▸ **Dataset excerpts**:
'''

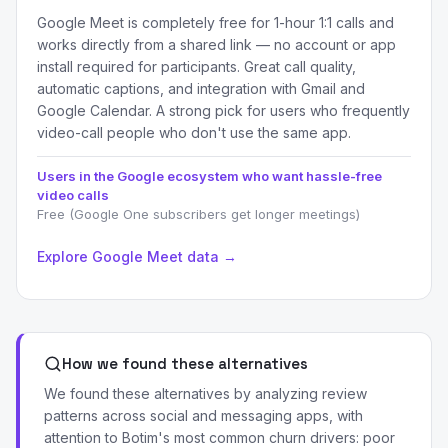
Google Meet is completely free for 1-hour 1:1 calls and
works directly from a shared link — no account or app
install required for participants. Great call quality,
automatic captions, and integration with Gmail and
Google Calendar. A strong pick for users who frequently
video-call people who don't use the same app.
Users in the Google ecosystem who want hassle-free
video calls
Free (Google One subscribers get longer meetings)
Explore Google Meet data →
How we found these alternatives
We found these alternatives by analyzing review
patterns across social and messaging apps, with
attention to Botim's most common churn drivers: poor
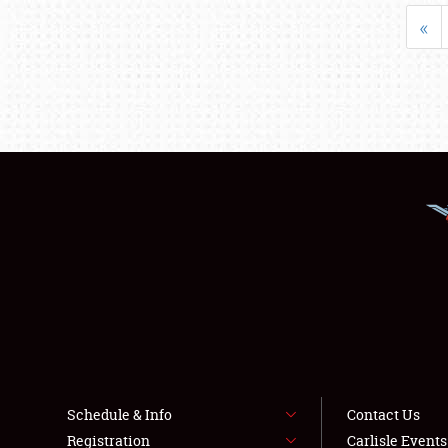
«
Schedule & Info
Contact Us
Registration
Carlisle Event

'''

▸ **EXERCISE INSTRUCTIONS**:
Going through the entries above, show each line that contains "these".

▸ **THE ANSWER**:
How we found these alternatives
We found these alternatives by analyzing review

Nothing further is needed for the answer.